This commentary is by the members of the Kingdom Trails Landowner Advisory Committee. Their names are listed below the text.

Many of us take the ability to recreate in our backyards for granted. Recreation brings physical and mental health benefits, incentivizes conservation across our state and provides much-needed economic stability and resilience for our rural communities.
Current numbers show Vermont’s outdoor recreation economy brings $2.1 billion into the state, 4.8% of Vermont’s total GDP, the second-highest percentage in the nation. Even in our most rural counties, the Kingdom Trail Association, whose trails extend throughout the Caledonia County towns of Burke, Lyndon, and Kirby and the Essex County town of East Haven, generates over $10,000,000 in annual direct spending for the Northeast Kingdom region.
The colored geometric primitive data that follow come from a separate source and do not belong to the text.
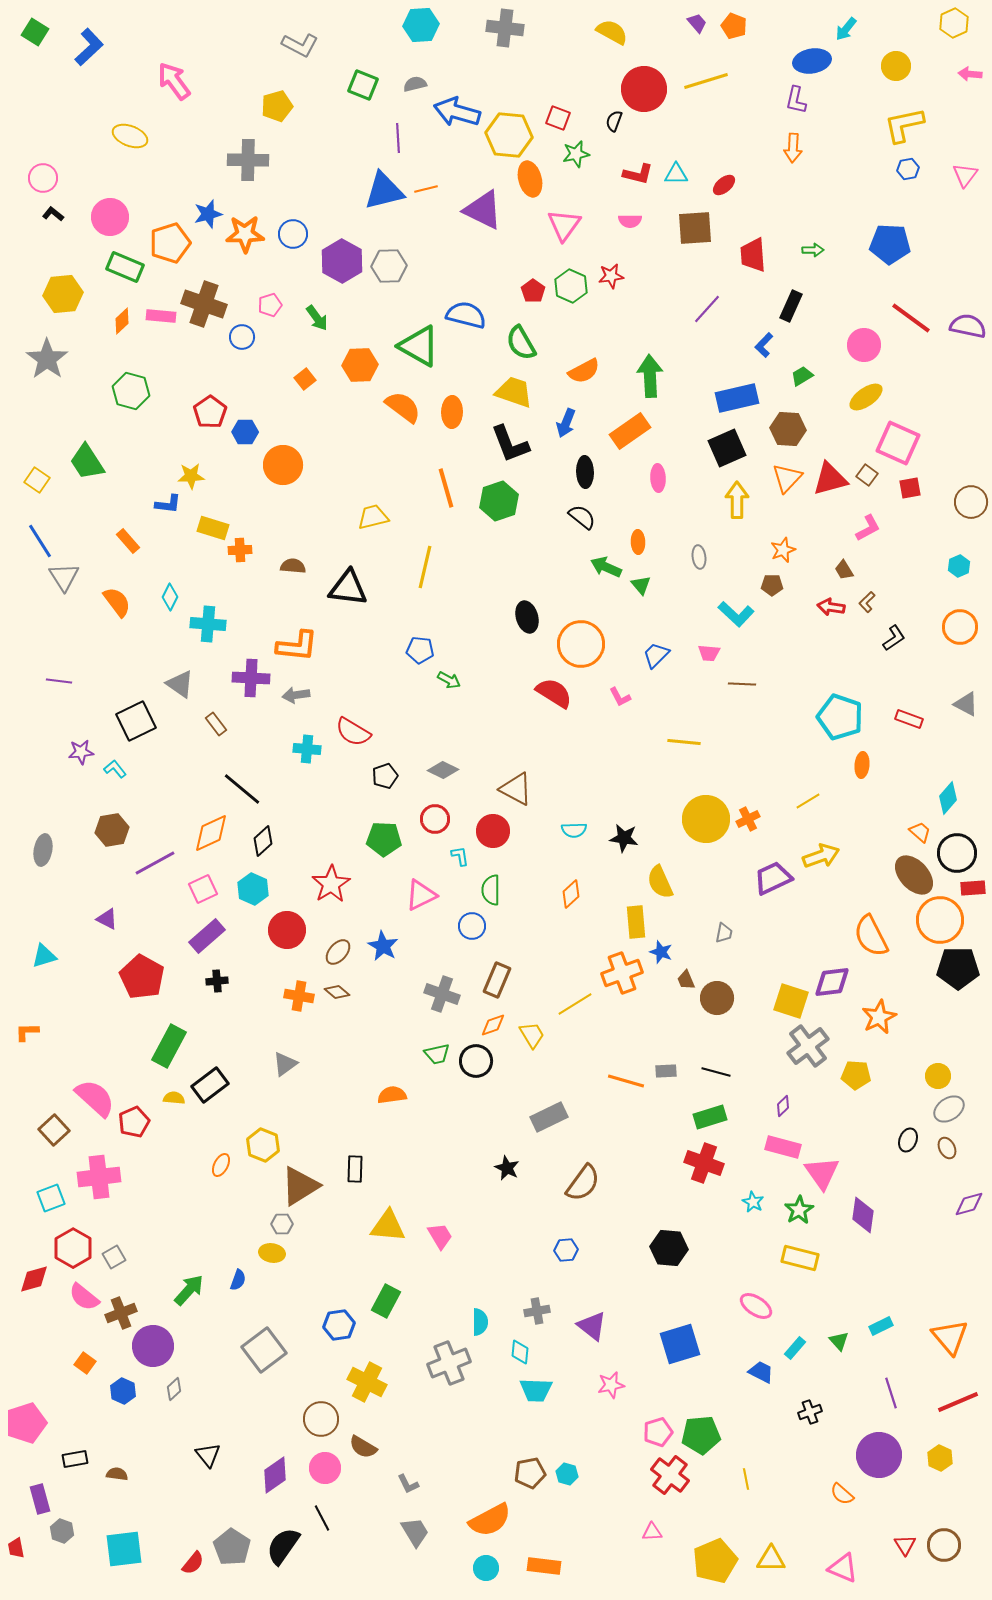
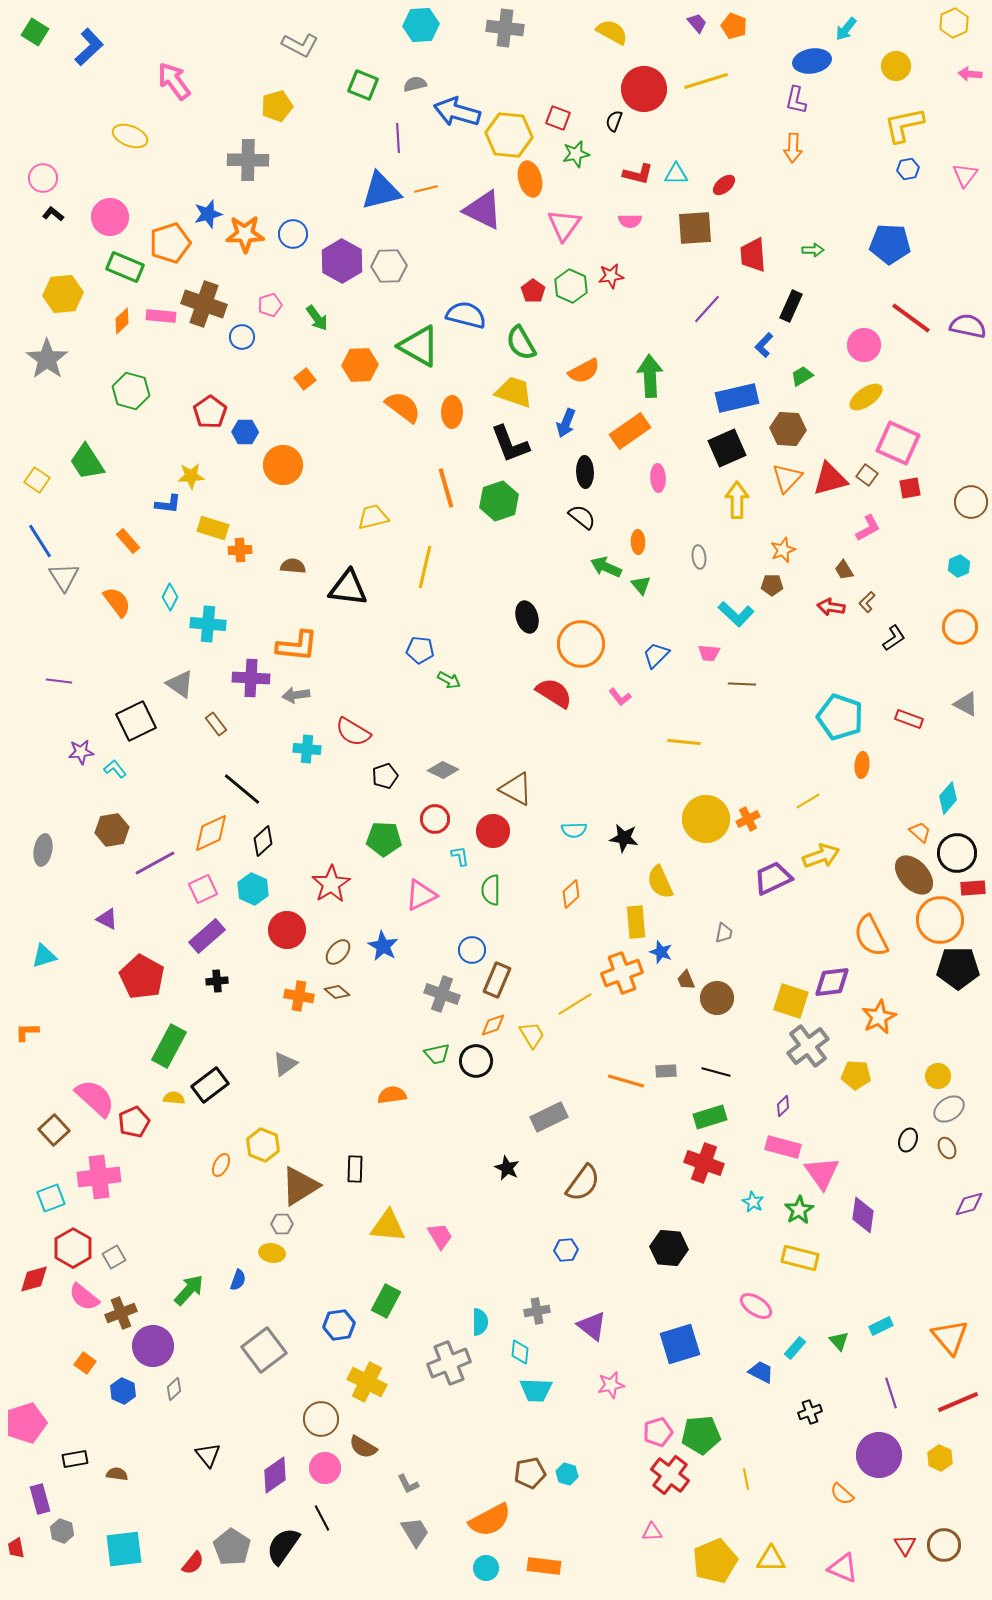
blue triangle at (384, 191): moved 3 px left
pink L-shape at (620, 697): rotated 10 degrees counterclockwise
blue circle at (472, 926): moved 24 px down
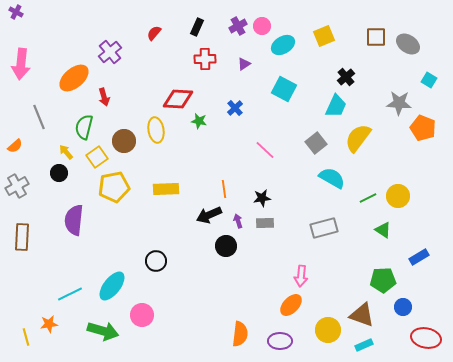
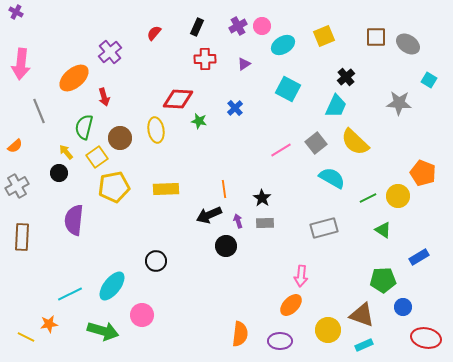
cyan square at (284, 89): moved 4 px right
gray line at (39, 117): moved 6 px up
orange pentagon at (423, 128): moved 45 px down
yellow semicircle at (358, 138): moved 3 px left, 4 px down; rotated 84 degrees counterclockwise
brown circle at (124, 141): moved 4 px left, 3 px up
pink line at (265, 150): moved 16 px right; rotated 75 degrees counterclockwise
black star at (262, 198): rotated 30 degrees counterclockwise
yellow line at (26, 337): rotated 48 degrees counterclockwise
Yet none of this would be possible without us, the landowners who allow KT’s trails to cross our properties. Our land makes this economic impact possible, yet we do not receive any incentive or compensation.
We are not alone. Currently, over 70% of Vermont’s public-access trails are on private land and dependent on the benevolence of private landowners. With increased demand on our trail assets, non-profit trail stewardship organizations, like KT, face more and more challenges in retaining public access to crucial trail corridors. This low-impact economic driver is at risk, and we need your help.
The Kingdom Trail Association’s Landowner Advisory Committee requests support for H.147, a bill relating to establishing the Recreational Trails Compensation Study Committee, a proposal that would analyze how to create a mechanism to recognize landowners that provide public access for trails. This proposal includes a localized outdoor recreation economic impact study to better understand the value across recreational activities and land ownership.
KT is a world-class trail system deeply intertwined with the local community and local economy. In 1994, Northeast Kingdom community members banded together to develop the multi-use nonprofit trail network that is KT. We, the undersigned, are the members of KT’s Landowner Advisory Committee. We represent the different geographic locations within the trail network, varying size properties and land uses.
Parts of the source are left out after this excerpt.